Se ha dicho hasta la saciedad: la popularidad de un gobierno o de un presidente no se encuentra siempre vinculada ni es dependiente de su éxito como gobernante. Nadie puede discutir las altas tasas de aprobación de López Obrador, aunque son muy parecidas a las de Zedillo, Fox y Calderón a finales de su mandato. Asimismo, el refrendo en las urnas, a través del triunfo abrumador de Claudia Sheinbaum, muestra que, por una razón u otra, el electorado —es decir, la parte de la sociedad mexicana que asume sus deberes cívicos y que cuenta— aplaudió la gestión pejista y pidió más de lo mismo. Pero, como se ha demostrado en varias tribunas —académicas, periodísticas, internacionales, conservadoras o incluso progresistas—, los resultados propiamente tales del sexenio de AMLO son en el mejor de los casos mediocres —crecimiento, reducción de la pobreza, desarrollo del sureste— o catastróficos —salud, educación, seguridad, vivienda, infraestructura—. Supongo que los cercanos colaboradores y asesores de la próxima presidenta entienden esto, y saben que su sexenio será juzgado de la misma manera ambivalente: por su éxito en las encuestas y en las urnas, y por su gestión de la realidad.

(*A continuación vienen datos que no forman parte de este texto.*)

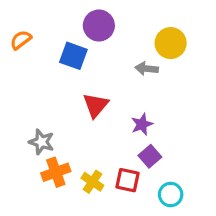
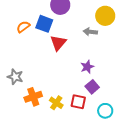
orange semicircle: (21, 40) -> (23, 27), moved
red triangle: (96, 105) -> (58, 43), moved
gray star: (41, 142) -> (15, 77), moved

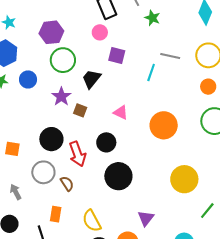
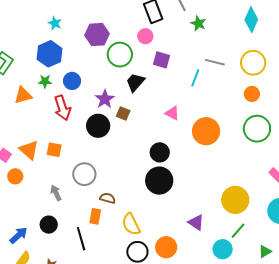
green circle: (63, 60) -> (120, 55), moved
pink triangle: (121, 112) -> (172, 113), moved
black circle: (51, 139) -> (98, 126), moved
black circle: (106, 142) -> (160, 152), moved
red arrow: (77, 154) -> (62, 108), moved
yellow circle: (184, 179) -> (235, 200), moved
brown semicircle: (67, 184) -> (108, 198), moved, turned -42
green line: (207, 211) -> (238, 231), moved
purple triangle: (146, 218) -> (196, 222), moved, turned -36

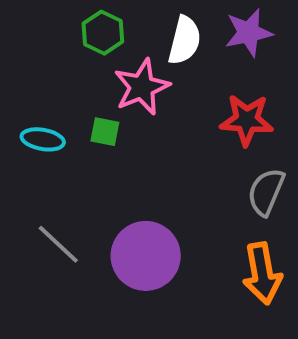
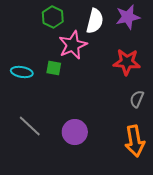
gray semicircle: (266, 192) -> (137, 99), size x0.7
purple circle: (146, 256) -> (75, 132), size x0.7

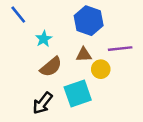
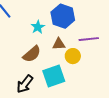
cyan star: (44, 39) -> (38, 27), moved

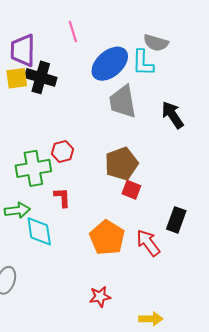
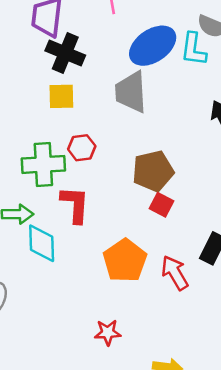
yellow square: (17, 78) -> (61, 96), moved
gray trapezoid: (123, 102) -> (131, 92), moved
red L-shape: (62, 197) -> (75, 205), size x1.5

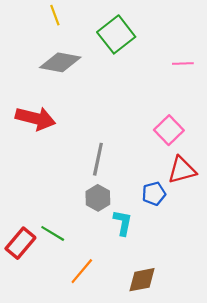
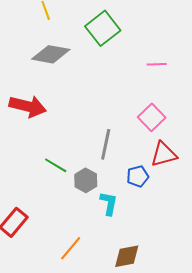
pink line: (183, 63) -> (157, 64), moved
gray line: (98, 159) -> (106, 144), moved
green line: (53, 233) -> (56, 165), moved

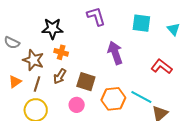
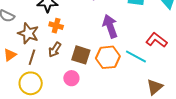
cyan line: (141, 97) -> (136, 57), moved
orange hexagon: (113, 99) -> (108, 57), moved

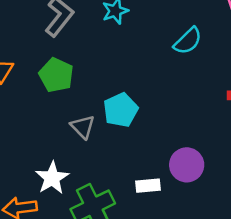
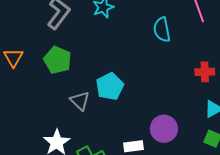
cyan semicircle: (188, 41) -> (162, 30), turned 125

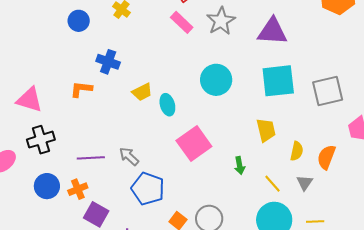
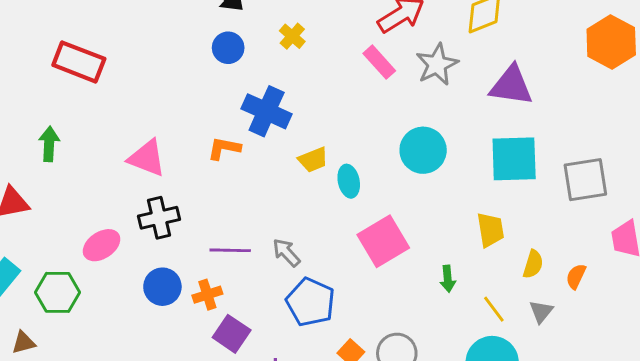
blue cross: (108, 62) -> (267, 111), size x1.4
orange semicircle: (326, 157) -> (576, 276), size x0.7

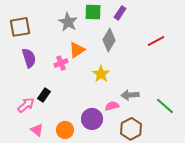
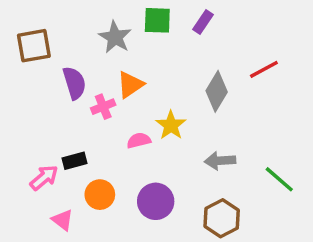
gray diamond: (109, 40) -> (217, 91), moved
purple semicircle: (29, 58) -> (74, 83), moved
black rectangle: (44, 95) -> (74, 161), turned 40
pink semicircle: (112, 106) -> (139, 140), moved
orange circle: (65, 130) -> (100, 195), moved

Por desgracia, las cosas no arrancan por un buen camino. Ya hasta los más devotos partidarios serios de la 4T aceptan que el esquema de distribuir sin crecer es insostenible y fútil. Los miserables salarios e ingresos del período anterior —1996-2018— le permitieron a AMLO repartir dinero y elevar los sueldos y las entregas de recursos no contributivos en proporciones notables y en cantidades muy apreciadas por quienes los recibían, pero nunca bastaron para generar una demanda interna que jalara a la economía. Ésta, además, ya está demasiado abierta para que el puro consumo interno la arrastre. Pero, sobre todo, ni las finanzas públicas, ni la situación de las empresas permiten seguir aumentando los salarios mínimos y promedio, o las pensiones para adultos mayores, el único programa social que realmente surtió efectos populares y electorales.
Por otro lado, sin crecimiento resulta imposible reducir en serio la informalidad, y por lo tanto aumentar la productividad en toda la economía, la única forma de incrementar los salarios a mediano y largo plazo. De la misma manera, sin crecimiento del presupuesto educativo y de salud, el bienestar de los mexicanos no mejorará, y no hay vía para subir el gasto en estos rubros sin una reforma fiscal, que a su vez es inviable sin crecimiento de la economía en su conjunto. Cierto: a Morena le repugna la idea de cualquier reforma fiscal, pero realizarla en plena recesión o letargo económico le horroriza más. Y eso es lo que se perfila en el horizonte.
La desaceleración de la economía mexicana ya es un hecho. Dos factores van a profundizarla el año que viene, por lo menos: el enfriamiento de la actividad económica en Estados Unidos, y el ajuste —o si se prefiere, el eufemismo de “consolidación fiscal”— en México. Aun con un “aterrizaje suave”, los norteamericanos vivirán una cuasi recesión en 2025, que ya se resiente en varias ramas económicas. Y aunque el ajuste mexicano no llegue —es imposible— a los tres puntos del PIB anunciados —sería igual al de Milei en Argentina—, algo se tendrá que hacer para que las infames corredurías no se espanten con un nuevo déficit superior a los cinco puntos del producto.
El único deus ex machina que podría surgir en la mente de los especialistas que trabajan con Sheinbaum es el nearshoring, el nuevo espejismo que ha venido a obnubilar a los analistas eternamente optimistas de la vida mexicana. A estas alturas todos ya sabemos que no habrá ningún boom de relocalización, aunque unos y otros sigan queriendo vendernos cuentas de vidrio. Ante todo, si alguna esperanza aún sobrevivía, las reformas constitucionales en curso la han neutralizado. Sin reforma fiscal que financie la inversión pública; sin seguridad jurídica que tranquilice a la inversión extranjera; sin otra actitud frente al empresariado nacional, el sexenio que viene repetirá, en el mejor de los casos, el mismo curso mediocre que el que termina. He allí el verdadero reto para la próxima presidenta, no Venezuela, ni Cuba, ni el paraíso.